From the entries, copy every line that carries the string "oder".

(Beginning of DATA)

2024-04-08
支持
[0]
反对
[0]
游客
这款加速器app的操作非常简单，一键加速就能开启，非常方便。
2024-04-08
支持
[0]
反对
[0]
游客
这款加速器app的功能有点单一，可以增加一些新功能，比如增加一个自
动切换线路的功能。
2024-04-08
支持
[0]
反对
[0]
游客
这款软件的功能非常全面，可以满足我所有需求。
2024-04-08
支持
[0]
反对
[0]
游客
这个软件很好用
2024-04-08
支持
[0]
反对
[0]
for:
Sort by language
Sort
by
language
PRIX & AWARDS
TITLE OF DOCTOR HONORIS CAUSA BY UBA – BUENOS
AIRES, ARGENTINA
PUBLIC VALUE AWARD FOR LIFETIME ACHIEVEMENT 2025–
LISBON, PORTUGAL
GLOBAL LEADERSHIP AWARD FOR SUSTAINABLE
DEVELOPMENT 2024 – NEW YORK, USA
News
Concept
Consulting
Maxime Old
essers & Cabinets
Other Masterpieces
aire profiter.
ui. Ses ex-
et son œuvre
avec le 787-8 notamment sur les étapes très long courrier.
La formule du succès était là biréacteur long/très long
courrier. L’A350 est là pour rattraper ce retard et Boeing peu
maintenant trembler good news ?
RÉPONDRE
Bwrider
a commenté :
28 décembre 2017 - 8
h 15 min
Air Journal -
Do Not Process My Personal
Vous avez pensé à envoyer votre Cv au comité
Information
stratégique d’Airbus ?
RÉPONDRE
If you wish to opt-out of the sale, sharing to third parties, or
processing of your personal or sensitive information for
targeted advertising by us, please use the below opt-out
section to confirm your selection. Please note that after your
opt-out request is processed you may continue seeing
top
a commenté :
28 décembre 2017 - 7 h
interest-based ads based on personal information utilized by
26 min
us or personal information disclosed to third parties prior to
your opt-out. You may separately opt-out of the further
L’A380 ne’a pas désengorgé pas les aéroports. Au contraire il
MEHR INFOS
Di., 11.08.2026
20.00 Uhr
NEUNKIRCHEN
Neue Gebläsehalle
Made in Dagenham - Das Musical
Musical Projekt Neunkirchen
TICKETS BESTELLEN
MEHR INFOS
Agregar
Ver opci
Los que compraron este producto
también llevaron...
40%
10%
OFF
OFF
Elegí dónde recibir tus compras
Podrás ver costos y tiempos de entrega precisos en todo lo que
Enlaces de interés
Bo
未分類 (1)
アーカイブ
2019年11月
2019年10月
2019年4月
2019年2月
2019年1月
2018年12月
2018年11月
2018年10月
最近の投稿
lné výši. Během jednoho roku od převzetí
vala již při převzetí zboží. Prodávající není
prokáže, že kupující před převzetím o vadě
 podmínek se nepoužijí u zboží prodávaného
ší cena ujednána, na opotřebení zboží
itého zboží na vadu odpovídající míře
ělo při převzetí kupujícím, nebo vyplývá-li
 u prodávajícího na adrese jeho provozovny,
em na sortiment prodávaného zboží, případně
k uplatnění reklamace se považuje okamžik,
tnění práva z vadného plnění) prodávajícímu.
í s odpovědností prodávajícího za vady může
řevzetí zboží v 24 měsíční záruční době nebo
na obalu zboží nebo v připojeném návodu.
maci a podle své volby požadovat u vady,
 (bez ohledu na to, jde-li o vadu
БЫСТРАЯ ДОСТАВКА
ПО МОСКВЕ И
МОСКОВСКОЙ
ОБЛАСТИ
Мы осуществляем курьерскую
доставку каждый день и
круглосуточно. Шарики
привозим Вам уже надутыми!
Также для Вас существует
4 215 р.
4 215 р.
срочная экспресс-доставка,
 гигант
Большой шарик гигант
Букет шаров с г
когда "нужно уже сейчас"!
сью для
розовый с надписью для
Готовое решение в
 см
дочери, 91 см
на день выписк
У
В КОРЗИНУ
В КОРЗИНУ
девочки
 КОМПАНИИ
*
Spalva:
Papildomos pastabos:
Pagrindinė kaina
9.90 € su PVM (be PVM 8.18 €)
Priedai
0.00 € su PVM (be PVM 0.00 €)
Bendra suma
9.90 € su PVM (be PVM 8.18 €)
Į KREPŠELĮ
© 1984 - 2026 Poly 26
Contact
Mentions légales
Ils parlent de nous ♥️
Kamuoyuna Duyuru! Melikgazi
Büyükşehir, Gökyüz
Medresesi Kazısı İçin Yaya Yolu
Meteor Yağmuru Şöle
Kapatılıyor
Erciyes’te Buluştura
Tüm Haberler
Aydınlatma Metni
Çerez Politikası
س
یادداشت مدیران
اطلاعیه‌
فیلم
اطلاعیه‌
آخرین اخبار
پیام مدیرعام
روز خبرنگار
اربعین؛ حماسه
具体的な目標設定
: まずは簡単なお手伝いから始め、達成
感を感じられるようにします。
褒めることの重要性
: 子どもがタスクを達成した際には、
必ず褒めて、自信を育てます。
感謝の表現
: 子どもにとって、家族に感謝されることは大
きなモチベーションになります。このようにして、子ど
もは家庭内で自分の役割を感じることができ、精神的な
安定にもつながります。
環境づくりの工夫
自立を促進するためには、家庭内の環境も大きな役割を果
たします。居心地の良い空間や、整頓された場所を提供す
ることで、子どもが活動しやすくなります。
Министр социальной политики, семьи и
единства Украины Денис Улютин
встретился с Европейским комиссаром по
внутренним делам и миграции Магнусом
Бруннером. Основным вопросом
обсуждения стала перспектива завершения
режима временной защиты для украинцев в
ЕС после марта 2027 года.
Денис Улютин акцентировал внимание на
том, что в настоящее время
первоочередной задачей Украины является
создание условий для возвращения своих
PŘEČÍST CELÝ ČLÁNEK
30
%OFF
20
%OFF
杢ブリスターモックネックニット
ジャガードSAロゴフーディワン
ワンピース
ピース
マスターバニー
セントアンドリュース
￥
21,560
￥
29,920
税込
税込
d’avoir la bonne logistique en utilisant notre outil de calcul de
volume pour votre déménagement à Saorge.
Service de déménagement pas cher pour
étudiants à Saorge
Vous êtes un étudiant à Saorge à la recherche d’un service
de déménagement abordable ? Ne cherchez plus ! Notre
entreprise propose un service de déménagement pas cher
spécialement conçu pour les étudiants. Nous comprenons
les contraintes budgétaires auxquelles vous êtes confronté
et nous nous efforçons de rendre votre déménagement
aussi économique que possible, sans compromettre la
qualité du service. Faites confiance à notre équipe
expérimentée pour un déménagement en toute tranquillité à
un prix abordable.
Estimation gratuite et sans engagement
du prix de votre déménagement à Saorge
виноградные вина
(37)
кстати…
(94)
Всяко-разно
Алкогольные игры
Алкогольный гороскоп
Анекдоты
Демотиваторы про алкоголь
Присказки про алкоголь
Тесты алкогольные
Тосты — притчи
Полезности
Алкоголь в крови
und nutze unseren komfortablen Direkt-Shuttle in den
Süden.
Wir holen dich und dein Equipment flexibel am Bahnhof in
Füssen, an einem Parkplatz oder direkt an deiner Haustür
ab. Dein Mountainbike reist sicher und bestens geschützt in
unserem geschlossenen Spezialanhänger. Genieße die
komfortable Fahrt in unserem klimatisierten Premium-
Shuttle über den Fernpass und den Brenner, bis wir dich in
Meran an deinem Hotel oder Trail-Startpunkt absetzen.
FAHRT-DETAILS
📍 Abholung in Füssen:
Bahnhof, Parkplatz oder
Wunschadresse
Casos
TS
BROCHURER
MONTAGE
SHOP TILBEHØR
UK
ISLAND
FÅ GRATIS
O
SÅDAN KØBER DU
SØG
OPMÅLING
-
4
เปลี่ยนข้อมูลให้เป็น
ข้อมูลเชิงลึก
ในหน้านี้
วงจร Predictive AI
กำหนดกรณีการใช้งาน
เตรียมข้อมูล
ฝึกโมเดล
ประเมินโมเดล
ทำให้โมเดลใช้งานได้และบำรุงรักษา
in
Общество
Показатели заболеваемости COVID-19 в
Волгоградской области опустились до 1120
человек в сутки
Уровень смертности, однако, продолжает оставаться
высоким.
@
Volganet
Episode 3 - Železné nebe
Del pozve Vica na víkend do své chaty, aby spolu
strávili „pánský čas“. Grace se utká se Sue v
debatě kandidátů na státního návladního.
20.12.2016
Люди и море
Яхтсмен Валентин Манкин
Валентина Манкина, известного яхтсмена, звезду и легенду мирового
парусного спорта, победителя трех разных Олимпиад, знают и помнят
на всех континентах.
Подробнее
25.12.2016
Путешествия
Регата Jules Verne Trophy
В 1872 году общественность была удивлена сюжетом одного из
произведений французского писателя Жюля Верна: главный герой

(End of DATA)

REPLY TO THE EXERCISE ->
Füssen, an einem Parkplatz oder direkt an deiner Haustür
Meran an deinem Hotel oder Trail-Startpunkt absetzen.
Bahnhof, Parkplatz oder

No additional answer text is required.